Das Weinbaugebiet Sachsen


„Des Winzers Schwur“ von „so geht sächsisch

Das Anbaugebiet Sachsen umfasst heute ca. 535 ha Rebfläche und teilt sich in den „Bereich Meißen“ und den „Bereich Elstertal“. Das Weinbaugebiet befindet sich dabei nicht nur im Freistaat Sachsen (ca. 507 ha), sondern teilweise auch in Brandenburg (ca. 1,0 ha) und Sachsen-Anhalt (ca. 26 ha).
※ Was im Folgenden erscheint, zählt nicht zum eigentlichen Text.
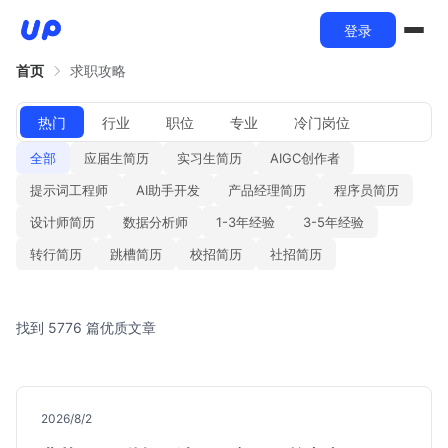
登录
首页
求职攻略
热门
行业
职位
专业
冷门岗位
全部
应届生简历
实习生简历
AIGC创作者
提示词工程师
AI助手开发
产品经理简历
程序员简历
设计师简历
数据分析师
1-3年经验
3-5年经验
转行简历
跳槽简历
校招简历
社招简历
找到 5776 篇优质文章
2026/8/2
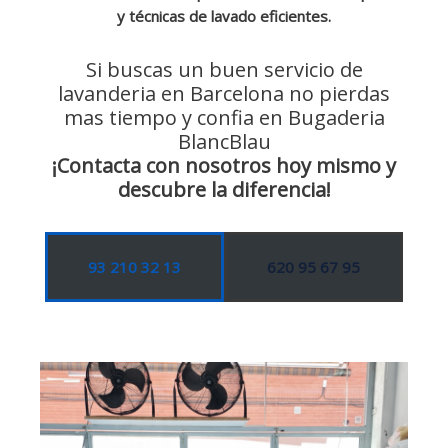
y técnicas de lavado eficientes.
Si buscas un buen servicio de
lavanderia en Barcelona no pierdas
mas tiempo y confia en Bugaderia
BlancBlau
¡Contacta con nosotros hoy mismo y
descubre la diferencia!
93 210 32 13
620 95 67 95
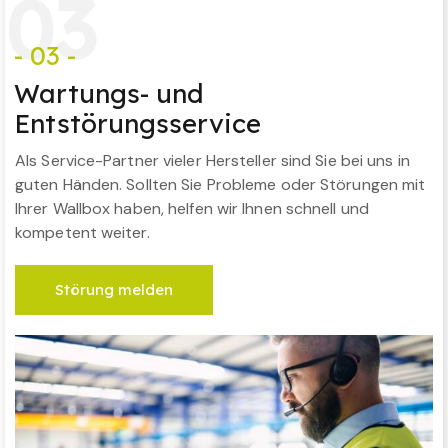
0
3
- 03 -
Wartungs- und
Entstörungsservice
Als Service-Partner vieler Hersteller sind Sie bei uns in
guten Händen. Sollten Sie Probleme oder Störungen mit
Ihrer Wallbox haben, helfen wir Ihnen schnell und
kompetent weiter.
Störung melden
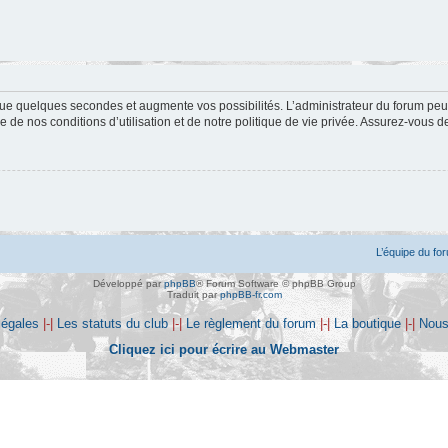
ue quelques secondes et augmente vos possibilités. L’administrateur du forum peu
 de nos conditions d’utilisation et de notre politique de vie privée. Assurez-vous de
L’équipe du fo
Développé par
phpBB
® Forum Software © phpBB Group
Traduit par
phpBB-fr.com
légales
|-|
Les statuts du club
|-|
Le règlement du forum
|-|
La boutique
|-|
Nous
Cliquez ici pour écrire au Webmaster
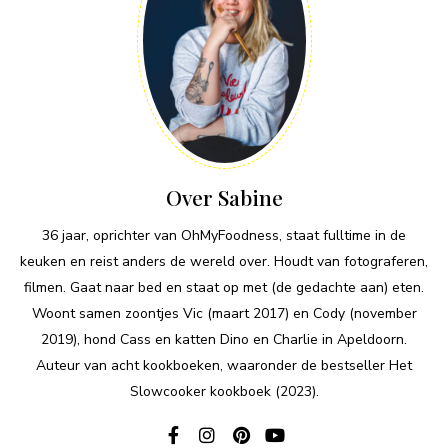
Over Sabine
36 jaar, oprichter van OhMyFoodness, staat fulltime in de
keuken en reist anders de wereld over. Houdt van fotograferen,
filmen. Gaat naar bed en staat op met (de gedachte aan) eten.
Woont samen zoontjes Vic (maart 2017) en Cody (november
2019), hond Cass en katten Dino en Charlie in Apeldoorn.
Auteur van acht kookboeken, waaronder de bestseller Het
Slowcooker kookboek (2023).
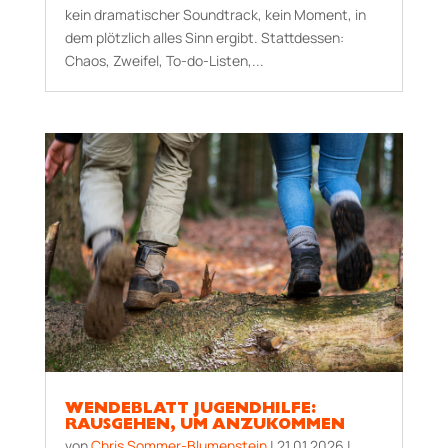
kein dramatischer Soundtrack, kein Moment, in
dem plötzlich alles Sinn ergibt. Stattdessen:
Chaos, Zweifel, To-do-Listen,...
WENDEBLATT JUGENDHILFE:
RAUSGEHEN, UM ANZUKOMMEN
von
Chris Sommer-Blumenstein
|
21.01.2026
|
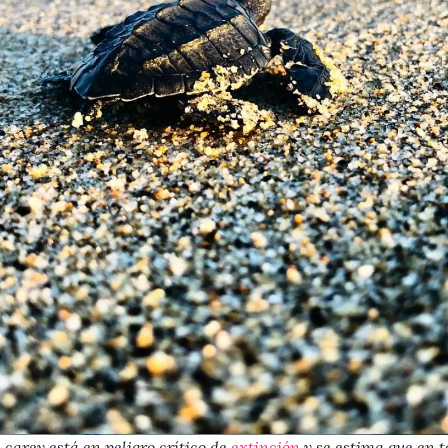
 carey está en peligro crítico de
extinción
y se estima que en 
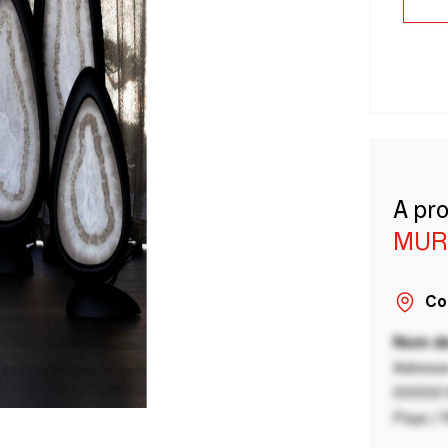
A pr
MUR
Co
Nom de
Adresse
00000 V
Pays / 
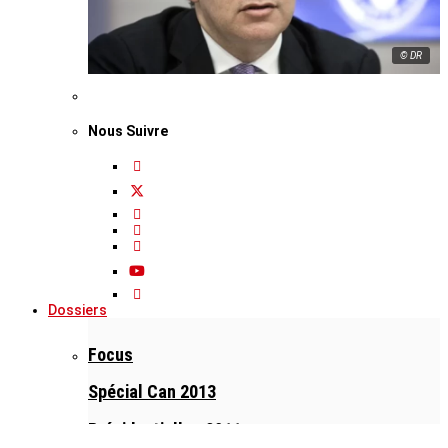
© DR
Nous Suivre
Dossiers
Focus
Spécial Can 2013
Présidentielles 2011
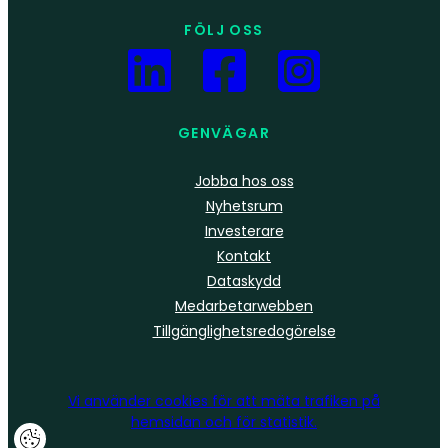
FÖLJ OSS
GENVÄGAR
Jobba hos oss
Nyhetsrum
Investerare
Kontakt
Dataskydd
Medarbetarwebben
Tillgänglighetsredogörelse
Vi använder
cookies
för att mäta trafiken på
hemsidan och för statistik.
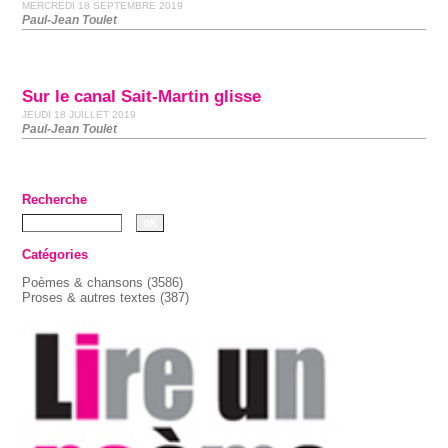
MERCREDI 18 SEPTEMBRE 2019
Paul-Jean Toulet
Sur le canal Sait-Martin glisse
JEUDI 18 JUILLET 2019
Paul-Jean Toulet
Recherche
Catégories
Poèmes & chansons
(3586)
Proses & autres textes
(387)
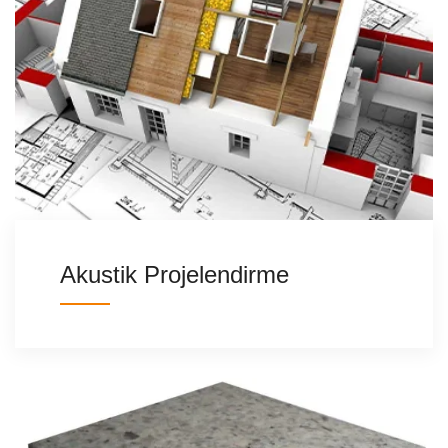
Akustik Projelendirme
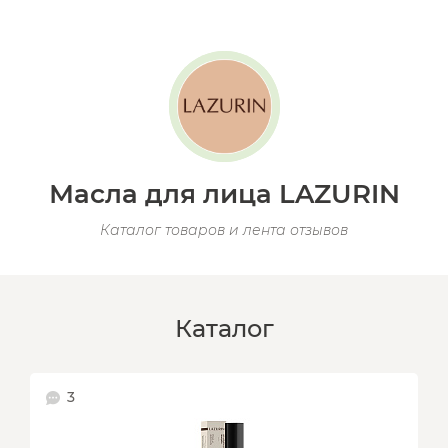
Масла для лица LAZURIN
Каталог товаров и лента отзывов
Каталог
3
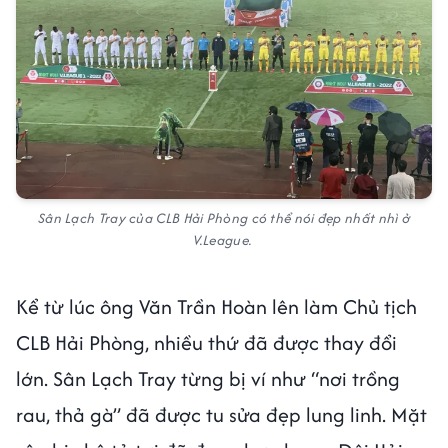
Sân Lạch Tray của CLB Hải Phòng có thể nói đẹp nhất nhì ở
V.League.
Kể từ lúc ông Văn Trần Hoàn lên làm Chủ tịch
CLB Hải Phòng, nhiều thứ đã được thay đổi
lớn. Sân Lạch Tray từng bị ví như “nơi trồng
rau, thả gà” đã được tu sửa đẹp lung linh. Mặt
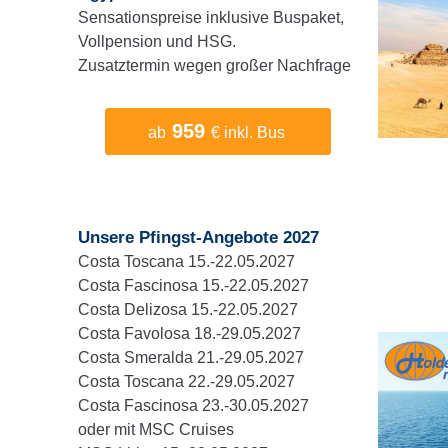
Sensationspreise inklusive Buspaket,
Vollpension und HSG.
Zusatztermin wegen großer Nachfrage
959
ab
€ inkl. Bus
Unsere Pfingst-Angebote 2027
Costa Toscana 15.-22.05.2027
Costa Fascinosa 15.-22.05.2027
Costa Delizosa 15.-22.05.2027
Costa Favolosa 18.-29.05.2027
Costa Smeralda 21.-29.05.2027
Costa Toscana 22.-29.05.2027
Costa Fascinosa 23.-30.05.2027
oder mit MSC Cruises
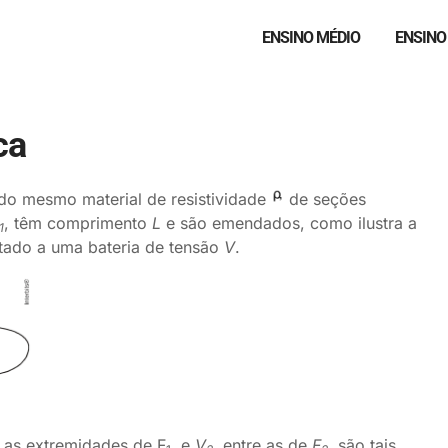
ENSINO MÉDIO
ENSINO
ca
, do mesmo material de resistividade
de seções
, têm comprimento
L
e são emendados, como ilustra a
1
ctado a uma bateria de tensão
V
.
e as extremidades de F
, e
V
, entre as de
F
,
são tais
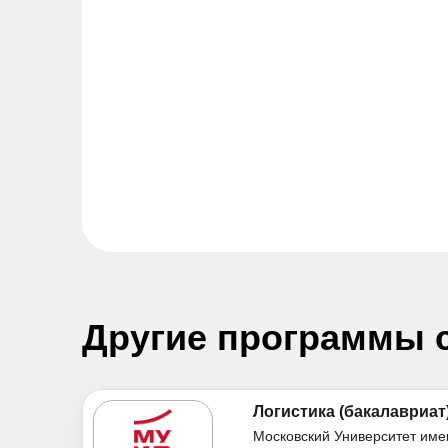
Другие программы 
Логистика (бакалавриат
Московский Университет име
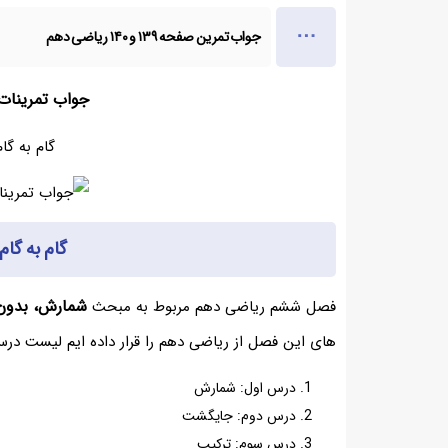
جواب تمرین صفحه ۱۳۹ و ۱۴۰ ریاضی دهم
جواب تمرینا
گام به گا
گام به گا
شمارش، بدون
فصل ششم ریاضی دهم مربوط به مبحث
های این فصل از ریاضی دهم را قرار داده ایم لیست د
درس اول: شمارش
درس دوم: جایگشت
درس سوم: ترکیب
Die sächsische Weinstraße – der Bereich Meißen

Alle Flächen im Bereich Meißen zählen zur sächsischen Weinstraße die eine Länge von 55km hat, in Pirna beginnt, bis nach Diesbar-Seußlitz geht und an der, der sächsische Weinwanderweg verläuft.
Entlang der sächsischen Weinstraße werden offiziell seit dem 12. Jahrhundert Wein angebaut, vermutlich aber schon seit dem 11. Jahrhundert. Die Blütezeit lag im 16. und 17. Jahrhundert und erreichte eine Fläche von bis zu 6.000 ha Rebfläche. Im Anschluss erfolgte der Niedergang durch verschiedene wirtschaftliche Faktoren und Rebkrankheiten, wie der falsche sowie echte Mehltau und die Reblaus.
Ab den 1920er Jahren erfolgte dann langsam der Wiederaufbau und ein Großteil der Flächen wurde wieder zu Zeiten der DDR aufgerebt.

Heute bewirtschaften 37 Winzer Flächen im Haupterwerb, 41 Winzer im Nebenerwerb und ca. 1882 Winzer im Hobby (d.h. diese bewirtschaften weniger als ca. 2.000 m² Rebfläche) im Weinanbaugebiet Sachsen – Stand 2018 Freistaat Sachsen – der Weinbau in Sachsen.


Der Bereich Elstertal

Weinbau in Jessen, Bild Quelle „Weingut Hanke“

Etwas unbekannter ist der Bereich Elstertal. In diesem wurde Wein seit dem 13. Jahrhundert angebaut und die Region erlebte ebenfalls ihre Weinblütezeit im 15. und 16. Jahrhundert. Durch die Reblauskatastrophe und verschiedene wirtschaftliche Faktoren ging auch hier der Weinbau zurück.
In den 1990er Jahren starteten dann einige Weingüter u.a. das Weingut Hanke in Jessen sowie Weinbaugemeinschaften in Schlieben und Kleindröben neu. Nach dem Weingesetz mussten diese Regionen einer Weinbauregion angehören und somit entschieden sich die Winzer für Sachsen.


Klima

Der Weinbau im gesamten Anbaugebiet profitiert von seinen klimatischen Bedingungen und der idealen Lage. Der Frühling setzt später ein, dafür sind die Herbste trockener und langgezogener. Gleichzeitig herrschen kontinentale Klimaeinflüsse vor, die ab Anfang August für kühle Nächte (bis zu ca. 10°C) und somit eine stabile Säure in den Trauben sorgen. Tagsüber steigen die Temperaturen wiederum auf bis zu 30°C an und somit können Nährstoffe und Zuckerverbindungen eingelagert werden und die Trauben optimal reifen.